[Chaoss-software] [Meeting item] Collaboration of projects within the Software TC

Sean Goggins s at goggins.com
Thu Oct 19 15:24:58 UTC 2017


I have a few comments inline. 

> On Oct 19, 2017, at 2:21 AM, Daniel Izquierdo <dizquierdo at bitergia.com <mailto:dizquierdo at bitergia.com>> wrote:
> 
> Hi Jesús,
> 
> Thanks for this set of emails. Some comments in line.
> 
> On 18/10/17 00:49, Jesus M. Gonzalez-Barahona wrote:
>> As I commented in the thread proposing our kick-off meeting as the
>> CHAOSS TC, I'm going to start email threads with the proposed topics.
>> Let's see if this works. If it doesn't work, I'll announce a time slot
>> for a synchronous meeting next week.
>> 
>> This is the first item that I proposed to discuss:
>> 
>> * Item:
>> 
>> According to our charter [1], we should "produce integrated, open
>> source software for analyzing software development". So, we should
>> discuss how to start working in this direction.
>> 
>> [1] https://chaoss.community/about/governance/ <https://chaoss.community/about/governance/>
>> 
>> * Discussion:
>> 
>> We have now three projects in the CHAOSS Software TC: Prospector,
>> GrimoireLab, cregit. During the conversations that lead to the launch
>> of CHAOSS, we decided that, at least for a start, the idea was to have
>> GrimoireLab a the "glue" for all the projects, so that they would
>> interoperate, at least to some extent, via GrimoireLab.

I think this conversation took place in a subgroup that was not on the list. Its also possible i missed it, but I think it will be helpful for the onboarding of new contributors if we provide some kind of clear road map. 

>> 
>> In this regard, Prospector is already integrated, since it was ported
>> to use GrimoireLab/Perceval for data retrieval when it was updated to
>> newer versions of its dependencies.

OK, so from a deployment perspective, do we have two projects or one at this time? 

>> 
>> WRT cregit, I've talked to Daniel German about using a new Perceval
>> backend to extract the information it produces, and then showing it
>> GrimoireLab dashboards. In fact, I have a Perceval backend wrote that,
>> improved, could do the trick. But i need to find some time to update
>> and improve it.

It seems like working on Perceval is a priority then? Should we have different “contributing” document sections in the repository for different layers?  For example, if we agree that perceval is our “back end”, presumably, then, there are also possibly “Web service /REST API” contributions and “front end” contributions needed.  

Across all contributions I think we need to be clear about how specific “activity level metrics” and integrated views/calculations across activity level metrics reflect (or in some cases perhaps deviate) from the Metrics committee definitions. 

>> 
>> Then, I would like to find ways of including other projects, which
>> could cover areas not already covered.
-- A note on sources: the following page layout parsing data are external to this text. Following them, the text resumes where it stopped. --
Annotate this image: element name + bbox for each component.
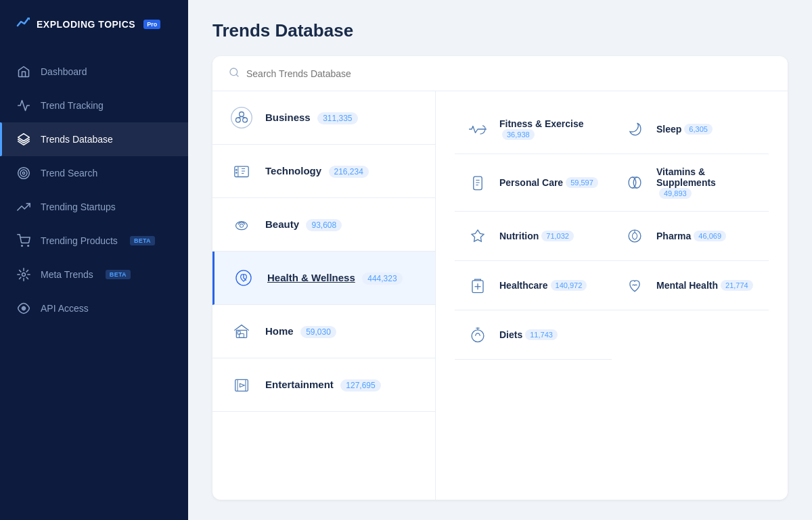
category-list: Business 311,335 xyxy=(212,91,436,500)
subcategory-healthcare[interactable]: Healthcare 140,972 xyxy=(455,261,612,310)
category-health-wellness[interactable]: Health & Wellness 444,323 xyxy=(212,252,435,305)
page-title: Trends Database xyxy=(212,20,788,41)
search-input[interactable] xyxy=(246,68,771,79)
svg-line-10 xyxy=(236,74,238,76)
sidebar: EXPLODING TOPICS Pro Dashboard Trend Tra… xyxy=(0,0,188,520)
svg-rect-17 xyxy=(235,166,248,176)
category-home-name: Home xyxy=(265,325,294,337)
mental-health-icon xyxy=(623,273,647,298)
svg-point-22 xyxy=(235,169,238,171)
svg-point-11 xyxy=(231,108,252,128)
nav-menu: Dashboard Trend Tracking Trends Database xyxy=(0,48,188,520)
svg-point-2 xyxy=(18,168,30,179)
home-category-icon xyxy=(229,318,254,344)
category-business-name: Business xyxy=(265,112,311,123)
sidebar-item-meta-trends[interactable]: Meta Trends BETA xyxy=(0,258,188,291)
sidebar-item-trend-search-label: Trend Search xyxy=(41,168,97,179)
category-technology[interactable]: Technology 216,234 xyxy=(212,145,435,198)
health-icon xyxy=(231,265,256,291)
meta-trends-beta-badge: BETA xyxy=(106,270,131,279)
content-panel: Business 311,335 xyxy=(212,56,788,500)
target-icon xyxy=(16,166,31,181)
category-business[interactable]: Business 311,335 xyxy=(212,91,435,145)
subcategory-nutrition[interactable]: Nutrition 71,032 xyxy=(455,212,612,261)
subcategory-personal-care-label: Personal Care 59,597 xyxy=(499,177,598,188)
subcategory-pharma[interactable]: Pharma 46,069 xyxy=(612,212,769,261)
vitamins-icon xyxy=(623,170,647,195)
svg-point-12 xyxy=(236,118,241,122)
trending-products-beta-badge: BETA xyxy=(130,236,155,245)
subcategory-personal-care[interactable]: Personal Care 59,597 xyxy=(455,154,612,212)
meta-icon xyxy=(16,267,31,282)
subcategory-mental-health[interactable]: Mental Health 21,774 xyxy=(612,261,769,310)
subcategory-nutrition-label: Nutrition 71,032 xyxy=(499,231,574,241)
category-home-count: 59,030 xyxy=(300,326,336,338)
sidebar-item-trends-database[interactable]: Trends Database xyxy=(0,122,188,156)
cart-icon xyxy=(16,233,31,248)
logo-icon xyxy=(16,15,31,33)
svg-point-24 xyxy=(236,222,248,230)
category-beauty-count: 93,608 xyxy=(306,219,342,231)
category-entertainment-count: 127,695 xyxy=(340,379,380,392)
sidebar-item-trending-products-label: Trending Products xyxy=(41,235,118,246)
category-beauty-name: Beauty xyxy=(265,218,299,230)
svg-line-16 xyxy=(242,116,245,118)
svg-point-13 xyxy=(243,118,248,122)
svg-point-25 xyxy=(240,224,243,227)
search-icon xyxy=(229,67,240,80)
personal-care-icon xyxy=(466,170,490,195)
home-icon xyxy=(16,64,31,79)
svg-point-7 xyxy=(22,273,26,277)
subcategory-sleep[interactable]: Sleep 6,305 xyxy=(612,105,769,154)
nutrition-icon xyxy=(466,224,490,248)
healthcare-icon xyxy=(466,273,490,298)
chart-icon xyxy=(16,98,31,113)
sidebar-item-dashboard-label: Dashboard xyxy=(41,66,87,77)
category-technology-count: 216,234 xyxy=(329,166,369,178)
category-health-wellness-count: 444,323 xyxy=(362,273,402,285)
subcategory-fitness-label: Fitness & Exercise 36,938 xyxy=(499,118,601,140)
category-beauty[interactable]: Beauty 93,608 xyxy=(212,198,435,252)
category-entertainment-name: Entertainment xyxy=(265,379,334,390)
svg-point-38 xyxy=(633,177,641,188)
app-name: EXPLODING TOPICS xyxy=(37,19,135,30)
svg-point-4 xyxy=(22,172,24,174)
sidebar-item-trending-startups-label: Trending Startups xyxy=(41,202,116,212)
sidebar-item-dashboard[interactable]: Dashboard xyxy=(0,55,188,89)
sidebar-item-trend-tracking-label: Trend Tracking xyxy=(41,100,104,111)
subcategory-healthcare-label: Healthcare 140,972 xyxy=(499,280,587,291)
subcategory-vitamins-label: Vitamins & Supplements 49,893 xyxy=(656,166,758,199)
category-entertainment[interactable]: Entertainment 127,695 xyxy=(212,358,435,412)
svg-rect-30 xyxy=(235,379,248,391)
subcategory-vitamins-supplements[interactable]: Vitamins & Supplements 49,893 xyxy=(612,154,769,212)
two-pane: Business 311,335 xyxy=(212,91,788,500)
sidebar-item-trend-tracking[interactable]: Trend Tracking xyxy=(0,89,188,122)
sidebar-item-meta-trends-label: Meta Trends xyxy=(41,269,93,280)
diets-icon xyxy=(466,323,490,347)
layers-icon xyxy=(16,132,31,147)
technology-icon xyxy=(229,158,254,184)
subcategory-pharma-label: Pharma 46,069 xyxy=(656,231,726,241)
category-health-wellness-name: Health & Wellness xyxy=(267,272,355,283)
search-bar xyxy=(212,56,788,91)
category-business-count: 311,335 xyxy=(317,112,357,124)
pharma-icon xyxy=(623,224,647,248)
sidebar-item-trending-products[interactable]: Trending Products BETA xyxy=(0,224,188,258)
logo-area: EXPLODING TOPICS Pro xyxy=(0,0,188,48)
subcategory-grid: Fitness & Exercise 36,938 Sleep 6,305 xyxy=(436,91,788,500)
sidebar-item-api-access-label: API Access xyxy=(41,303,89,314)
sleep-icon xyxy=(623,117,647,141)
subcategory-sleep-label: Sleep 6,305 xyxy=(656,124,713,135)
entertainment-icon xyxy=(229,372,254,398)
subcategory-diets[interactable]: Diets 11,743 xyxy=(455,310,612,360)
category-home[interactable]: Home 59,030 xyxy=(212,305,435,358)
subcategory-diets-label: Diets 11,743 xyxy=(499,329,558,340)
plan-badge: Pro xyxy=(143,20,160,29)
sidebar-item-trend-search[interactable]: Trend Search xyxy=(0,156,188,190)
api-icon xyxy=(16,301,31,316)
business-icon xyxy=(229,105,254,131)
sidebar-item-trending-startups[interactable]: Trending Startups xyxy=(0,190,188,224)
subcategory-fitness-exercise[interactable]: Fitness & Exercise 36,938 xyxy=(455,105,612,154)
sidebar-item-api-access[interactable]: API Access xyxy=(0,291,188,325)
beauty-icon xyxy=(229,212,254,237)
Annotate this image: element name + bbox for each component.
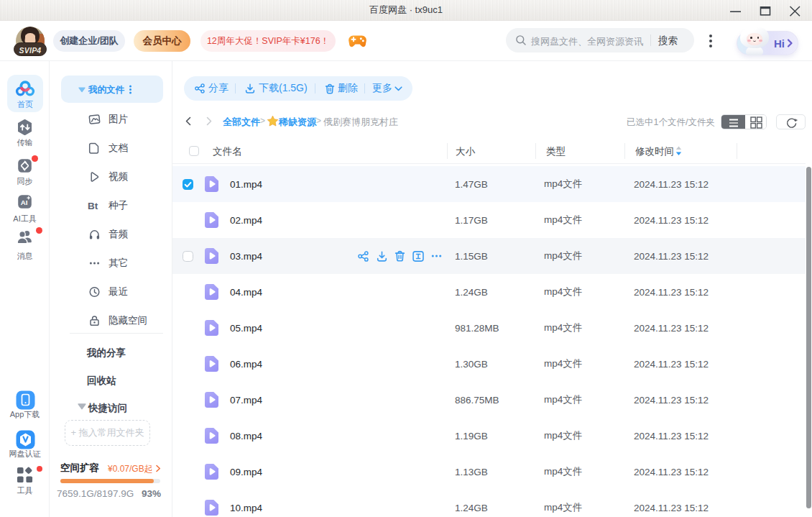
svg-text:AI: AI xyxy=(21,198,28,206)
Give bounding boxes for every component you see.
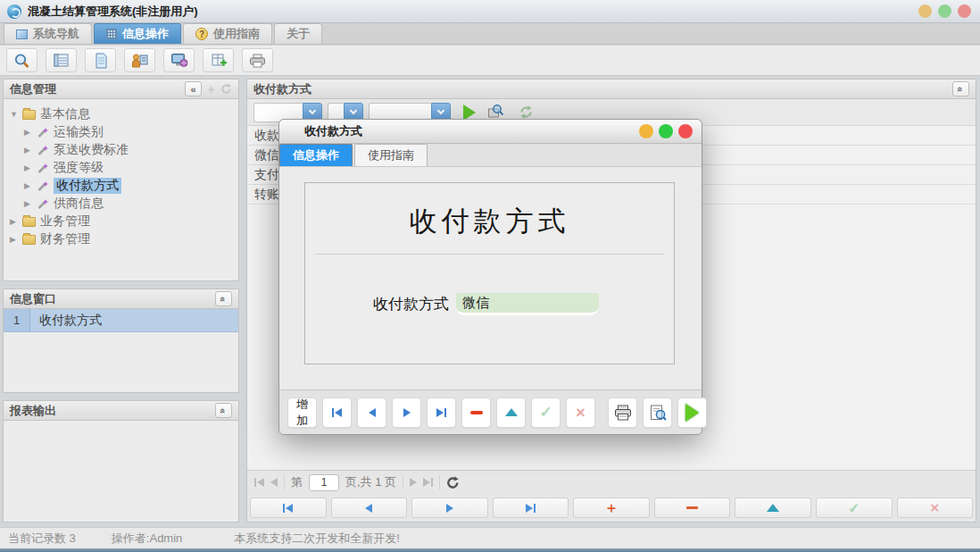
run-query-icon[interactable] — [463, 105, 476, 121]
tree-item-basic-info[interactable]: ▼ 基本信息 — [4, 105, 238, 123]
folder-icon — [22, 217, 36, 227]
dialog-tab-user-guide[interactable]: 使用指南 — [354, 144, 428, 166]
info-window-header: 信息窗口 « — [4, 289, 238, 309]
collapse-arrow-icon[interactable]: ▶ — [10, 217, 18, 226]
add-record-button[interactable]: ＋ — [573, 498, 650, 518]
search-button[interactable] — [6, 48, 37, 72]
tool-icon — [37, 198, 49, 210]
payment-method-field-label: 收付款方式 — [373, 294, 449, 314]
printer-button[interactable] — [242, 48, 273, 72]
confirm-button[interactable]: ✓ — [816, 498, 893, 518]
dialog-traffic-lights — [639, 124, 693, 138]
cell-value: 转账 — [254, 187, 279, 201]
print-preview-icon — [649, 405, 667, 421]
tool-icon — [37, 145, 49, 156]
dialog-zoom-light-icon[interactable] — [659, 124, 673, 138]
next-button[interactable] — [392, 397, 421, 428]
prev-button[interactable] — [357, 397, 386, 428]
refresh-icon[interactable] — [220, 83, 232, 95]
dialog-tab-label: 信息操作 — [293, 147, 339, 163]
dialog-body: 收付款方式 收付款方式 — [279, 168, 702, 389]
first-record-button[interactable] — [250, 498, 327, 518]
tab-label: 系统导航 — [33, 26, 79, 42]
tab-system-nav[interactable]: 系统导航 — [4, 23, 92, 44]
info-manage-title: 信息管理 — [10, 81, 56, 97]
prev-record-button[interactable] — [331, 498, 408, 518]
last-record-button[interactable] — [493, 498, 569, 518]
confirm-button[interactable]: ✓ — [531, 397, 561, 428]
tree-label: 泵送收费标准 — [54, 142, 129, 158]
tree-label: 强度等级 — [54, 160, 104, 176]
tab-info-operation[interactable]: 信息操作 — [94, 23, 181, 44]
page-number-input[interactable] — [309, 474, 339, 491]
dialog-tab-info-operation[interactable]: 信息操作 — [279, 144, 353, 166]
tree-item-finance-manage[interactable]: ▶ 财务管理 — [4, 230, 238, 248]
edit-button[interactable] — [496, 397, 526, 428]
tab-label: 关于 — [287, 26, 310, 42]
dialog-tabbar: 信息操作 使用指南 — [279, 144, 702, 167]
tree-label: 供商信息 — [54, 196, 104, 212]
page-first-button[interactable] — [254, 478, 264, 487]
info-window-row[interactable]: 1 收付款方式 — [4, 309, 238, 332]
collapse-up-button[interactable]: « — [952, 81, 969, 96]
collapse-arrow-icon[interactable]: ▶ — [24, 163, 32, 172]
next-record-button[interactable] — [411, 498, 488, 518]
tab-user-guide[interactable]: ? 使用指南 — [183, 23, 272, 44]
last-button[interactable] — [427, 397, 456, 428]
window-titlebar: 混凝土结算管理系统(非注册用户) — [0, 0, 980, 23]
first-button[interactable] — [322, 397, 352, 428]
cancel-button[interactable]: × — [897, 498, 974, 518]
document-button[interactable] — [85, 48, 116, 72]
collapse-arrow-icon[interactable]: ▶ — [10, 235, 18, 244]
refresh-icon[interactable] — [519, 105, 534, 120]
tab-label: 使用指南 — [213, 26, 260, 42]
tree-item-supplier-info[interactable]: ▶ 供商信息 — [4, 195, 238, 213]
minimize-light-icon[interactable] — [918, 4, 932, 18]
dialog-titlebar[interactable]: 收付款方式 — [279, 120, 702, 144]
list-view-button[interactable] — [46, 48, 77, 72]
dialog-close-light-icon[interactable] — [678, 124, 693, 138]
page-prev-button[interactable] — [270, 478, 278, 487]
expand-arrow-icon[interactable]: ▼ — [10, 110, 18, 119]
page-next-button[interactable] — [410, 478, 417, 487]
monitor-button[interactable] — [163, 48, 195, 72]
collapse-arrow-icon[interactable]: ▶ — [24, 146, 32, 155]
table-add-button[interactable] — [203, 48, 234, 72]
tree-item-pump-fee[interactable]: ▶ 泵送收费标准 — [4, 141, 238, 159]
tool-icon — [37, 180, 49, 192]
tree-item-transport-type[interactable]: ▶ 运输类别 — [4, 123, 238, 141]
run-button[interactable] — [677, 397, 707, 428]
tree-item-business-manage[interactable]: ▶ 业务管理 — [4, 213, 238, 230]
cell-value: 微信 — [254, 147, 279, 162]
collapse-up-button[interactable]: « — [215, 403, 232, 418]
print-button[interactable] — [608, 397, 637, 428]
zoom-light-icon[interactable] — [938, 4, 951, 18]
collapse-arrow-icon[interactable]: ▶ — [24, 199, 32, 208]
add-button[interactable]: 增加 — [287, 397, 317, 428]
remove-record-button[interactable] — [654, 498, 731, 518]
page-last-button[interactable] — [423, 478, 433, 487]
form-divider — [315, 254, 664, 255]
tree-item-strength-grade[interactable]: ▶ 强度等级 — [4, 159, 238, 177]
delete-button[interactable] — [461, 397, 491, 428]
app-logo-icon — [7, 4, 21, 19]
close-light-icon[interactable] — [958, 4, 971, 18]
folder-icon — [22, 235, 36, 245]
tab-about[interactable]: 关于 — [274, 23, 322, 44]
collapse-arrow-icon[interactable]: ▶ — [24, 128, 32, 137]
printer-icon — [614, 405, 632, 421]
print-preview-button[interactable] — [643, 397, 672, 428]
cancel-button[interactable]: × — [566, 397, 595, 428]
collapse-up-button[interactable]: « — [215, 291, 232, 306]
collapse-arrow-icon[interactable]: ▶ — [24, 181, 32, 190]
add-icon[interactable]: ＋ — [205, 81, 217, 97]
user-report-button[interactable] — [124, 48, 155, 72]
payment-method-input[interactable] — [456, 293, 599, 315]
edit-record-button[interactable] — [735, 498, 811, 518]
tree-label-selected: 收付款方式 — [54, 178, 121, 194]
add-button-label: 增加 — [296, 397, 308, 429]
collapse-left-button[interactable]: « — [185, 81, 202, 96]
refresh-icon[interactable] — [446, 476, 460, 489]
dialog-minimize-light-icon[interactable] — [639, 124, 653, 138]
tree-item-payment-method[interactable]: ▶ 收付款方式 — [4, 177, 238, 195]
Since GrimoireLab produces
>> comprehensive databases with a lot of data from the original
>> repositories, this should be easy. Any idea in this respect is welcome.

The ghdata project is keenly interested in sharing data providers and ultimately contributing code directly to this stack. Since the project is intended as an exploration ground and not a durable product, code may from time to time migrate into this project if it shows utility.  Jesus and i have started working out how that might happen. 

> 
> I'd say that we should produce some kind of on boarding guidelines. This typically helps people to understand where to start from several points of view.
> 
> For instance,
> 
> * What do I need to do if I want to integrate a non-supported data source?

Write the code for perceval to support it? 

> 
>  + First, this developer needs to check if that data source is not currently supported

Presumably we could create a list and reference it in the ‘contributing” or “read me” files? 

> 
>  + Then, the developer should start in some place: a new Perceval backend? directly creating a new ElasticSearch index?
> 
>  + How should I define a new ElasticSearch index? are there guidelines? recommendations?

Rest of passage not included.